The winter solstice marks the beginning of the winter season and it is a time to pause and reflect on the past year. It is also a time to prepare for the new year.

sunset behind trees and clouds

Have you noticed the nights getting longer and the days are colder? These shifts are the signs of the Winter Solstice.  Also known as the shortest day of the year, first day of winter and the beginning of the coldest season in the Northern Hemisphere. This solstice rounds out our current year and beckons us into the new one, which is a great time to self-reflect and set intentions for the future. It is also a good time to be grateful for what we have accomplished in our lives so far.

What Causes the Winter Solstice?:

The winter solstice is the shortest day and longest night of the year.

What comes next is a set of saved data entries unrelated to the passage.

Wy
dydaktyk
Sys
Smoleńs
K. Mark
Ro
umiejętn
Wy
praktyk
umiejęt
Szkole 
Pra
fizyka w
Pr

It is an astronomical event that happens when the tilt of the Earth’s axis is farthest away from the sun meaning the Sun reaches its southernmost point in the sky (or northernmost point depending on where you live). This happens each December 21st or 22nd, depending on your location in the world. From now on, days start getting longer and nights start getting shorter as the sun begins its slow climb out of darkness and into light again.

What Does It Mean?:

The word “solstice” comes from Latin roots meaning “sun” and “stationary.” Because it consists of only two days (21st or 22nd), this date doesn’t line up with any traditional holidays on our current calendar. However, many cultures have celebrated this important turning point throughout history and many continue these traditions today!

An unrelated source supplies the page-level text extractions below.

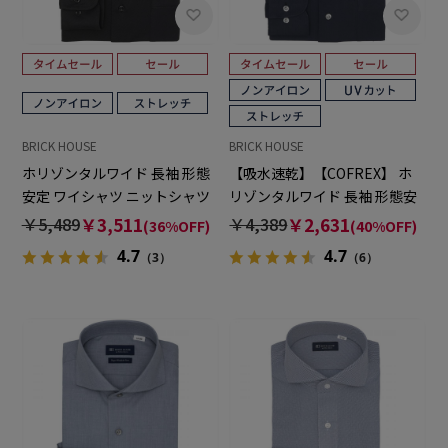
BRICK HOUSE
BRICK HOUSE
ホリゾンタルワイド 長袖 形態
【吸水速乾】【COFREX】 ホ
安定 ワイシャツ ニットシャツ
リゾンタルワイド 長袖 形態安
ストレッチ （使用素材：東レ
定 ワイシャツ
￥5,489
￥3,511
￥4,389
￥2,631
(36%OFF)
(40%OFF)
FIELDSENSOR(R)秒乾(R)）
4.7
4.7
（3）
（6）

In many cultures around the world, December 21 is celebrated as a festival day or holiday, known as Yule or other names. Yule’s main focus is on light and happiness. It is a time when we reflect on all that has been accomplished over the past year, while also celebrating new beginnings with family and friends. It’s a time to embrace our spirituality with an open heart and mind so that we can continue to grow and share out light throughout our lives.

Celebrations often included singing, dancing and gift-giving. Gifts were often made of natural materials like wood or leather. They might include food (such as corn). Gifts were often handmade by the giver, and given to Mother Earth or to the Sun. In ancient times, people believed that this was the day when the sun died and began to be reborn again as it traveled southward over the horizon.

Rituals for the Winter Solstice:

Light a candle: Lighting candles at midnight during this time can bring good luck and prosperity into your life. If you do this ritual at home, be sure to blow out all candles before going to sleep.

Meditate: Meditation helps you get in touch with your inner self and discover what changes may be needed in order to make this coming year better than last year’s.” Best time to do this is when it’s dark outside. Get comfortable sitting or laying down. Think about what you’d like to release in your life. When ready, say aloud “The sun is gone. The old year has passed. I now release this.” Allow some time, taking steady breaths to clear your mind. Now light a candle close by. Get comfortable again and think about what you’d like to bring into your life. Say aloud “ The sun has risen. The new year is here. I welcome ______ into my life”. Allow some time, take steady breaths, and when ready, in sitting position, bow your head, namaste hands if you wish, and say thank you. Blow out that candle and continue on with the remainder of your day.

The Winter Solstice can be an auspicious time for setting intentions for new beginnings or fresh starts in life. Your focus should be on looking ahead rather than back. The winter solstice is a great time of year to start fresh—to clean out the old and welcome the new.

Happy Winter Solstice to you and yours.